*TASK ITEM:*
Gather every line of the entries that includes the word "España".

DATASET Block Start

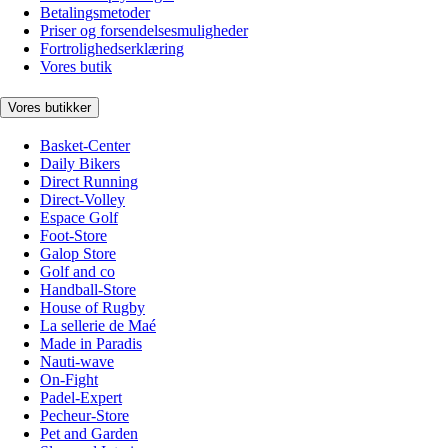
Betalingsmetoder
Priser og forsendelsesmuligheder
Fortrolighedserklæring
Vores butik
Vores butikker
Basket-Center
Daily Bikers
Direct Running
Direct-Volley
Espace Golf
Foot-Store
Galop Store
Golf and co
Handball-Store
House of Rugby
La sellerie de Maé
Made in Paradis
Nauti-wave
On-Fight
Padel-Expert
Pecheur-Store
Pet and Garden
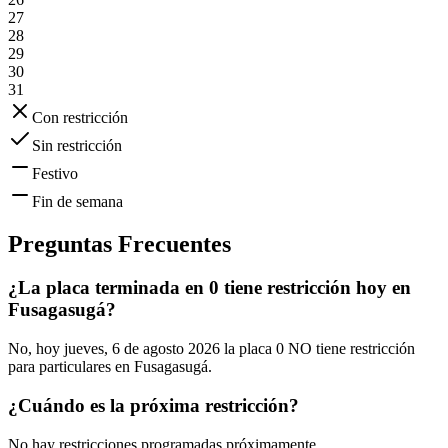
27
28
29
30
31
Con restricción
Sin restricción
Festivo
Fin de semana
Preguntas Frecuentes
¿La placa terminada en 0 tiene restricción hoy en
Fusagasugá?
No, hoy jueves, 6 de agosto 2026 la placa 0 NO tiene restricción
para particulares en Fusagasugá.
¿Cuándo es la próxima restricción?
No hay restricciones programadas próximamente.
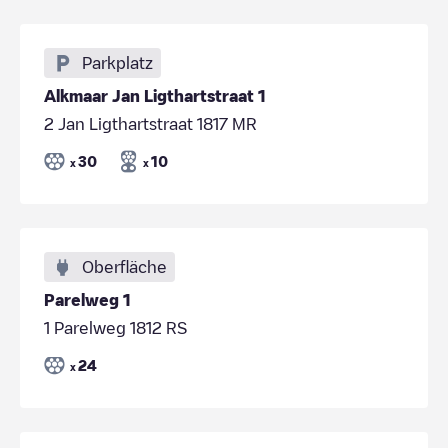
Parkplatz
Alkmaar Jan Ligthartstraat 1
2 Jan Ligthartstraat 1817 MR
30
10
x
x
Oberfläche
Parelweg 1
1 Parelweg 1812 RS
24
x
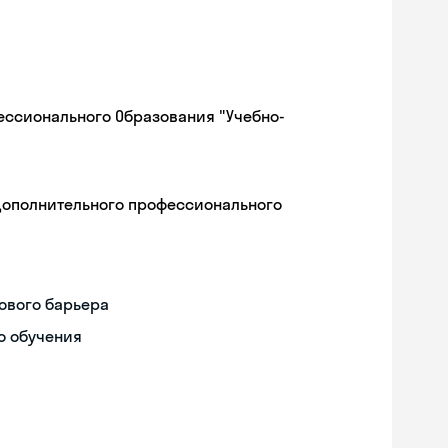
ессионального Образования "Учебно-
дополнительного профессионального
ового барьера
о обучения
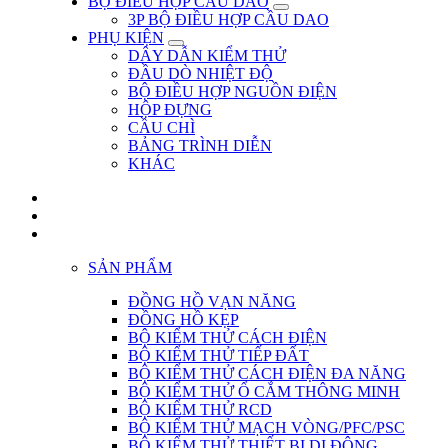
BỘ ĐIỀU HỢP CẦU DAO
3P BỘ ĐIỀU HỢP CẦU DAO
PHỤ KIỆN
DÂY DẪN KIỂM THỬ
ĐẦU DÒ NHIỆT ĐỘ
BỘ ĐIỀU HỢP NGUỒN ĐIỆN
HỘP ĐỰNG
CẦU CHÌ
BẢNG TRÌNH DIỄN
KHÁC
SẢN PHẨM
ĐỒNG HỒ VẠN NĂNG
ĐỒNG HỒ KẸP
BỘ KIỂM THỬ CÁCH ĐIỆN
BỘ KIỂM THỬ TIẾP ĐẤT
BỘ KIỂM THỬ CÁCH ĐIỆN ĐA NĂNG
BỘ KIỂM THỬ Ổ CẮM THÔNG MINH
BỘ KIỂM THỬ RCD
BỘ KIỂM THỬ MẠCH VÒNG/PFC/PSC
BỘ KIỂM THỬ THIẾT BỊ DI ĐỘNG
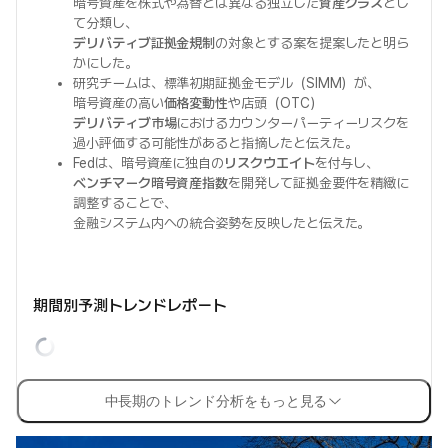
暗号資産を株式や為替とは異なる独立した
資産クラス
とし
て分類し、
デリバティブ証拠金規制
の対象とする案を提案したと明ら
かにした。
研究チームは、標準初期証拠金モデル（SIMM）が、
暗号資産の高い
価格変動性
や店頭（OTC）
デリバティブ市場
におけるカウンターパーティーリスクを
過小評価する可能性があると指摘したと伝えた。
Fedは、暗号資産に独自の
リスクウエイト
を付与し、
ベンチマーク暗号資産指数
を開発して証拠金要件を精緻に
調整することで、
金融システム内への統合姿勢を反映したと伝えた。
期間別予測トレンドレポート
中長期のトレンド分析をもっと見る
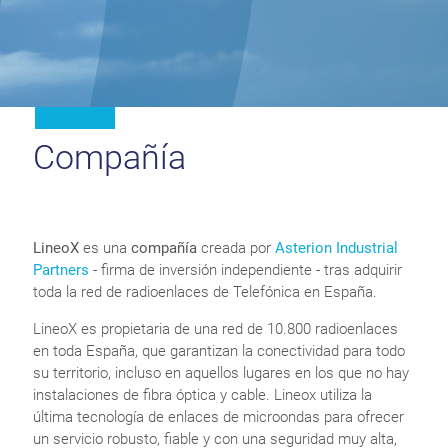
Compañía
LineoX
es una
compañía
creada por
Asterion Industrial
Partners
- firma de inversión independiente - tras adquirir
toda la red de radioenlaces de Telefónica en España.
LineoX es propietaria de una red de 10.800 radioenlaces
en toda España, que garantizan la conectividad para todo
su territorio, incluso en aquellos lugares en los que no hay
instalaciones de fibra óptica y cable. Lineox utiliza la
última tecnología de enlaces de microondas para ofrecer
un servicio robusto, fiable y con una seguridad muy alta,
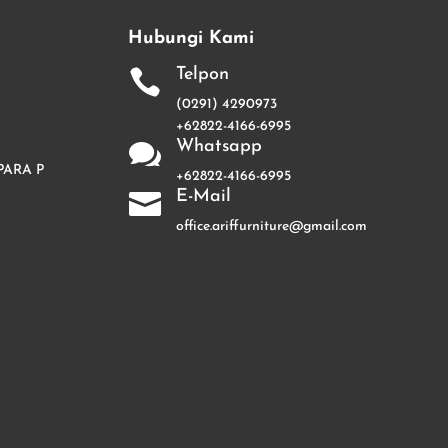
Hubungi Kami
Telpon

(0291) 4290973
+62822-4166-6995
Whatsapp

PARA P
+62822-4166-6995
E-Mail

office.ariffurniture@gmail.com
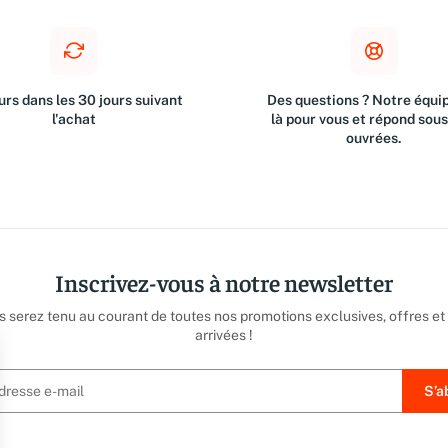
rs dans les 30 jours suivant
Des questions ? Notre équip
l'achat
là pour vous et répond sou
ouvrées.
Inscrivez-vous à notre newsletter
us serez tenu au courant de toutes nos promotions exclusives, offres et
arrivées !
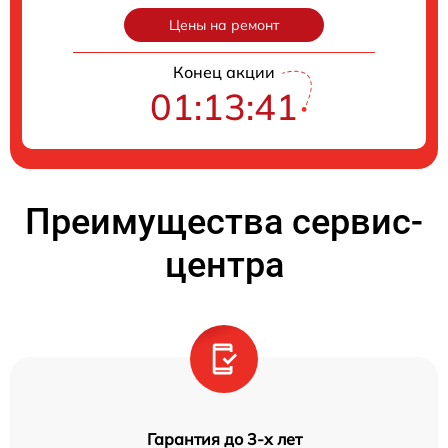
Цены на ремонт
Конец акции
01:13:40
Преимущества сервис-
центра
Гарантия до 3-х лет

DATASET Block End

*TASK OUTPUT:*
toda la red de radioenlaces de Telefónica en España.
en toda España, que garantizan la conectividad para todo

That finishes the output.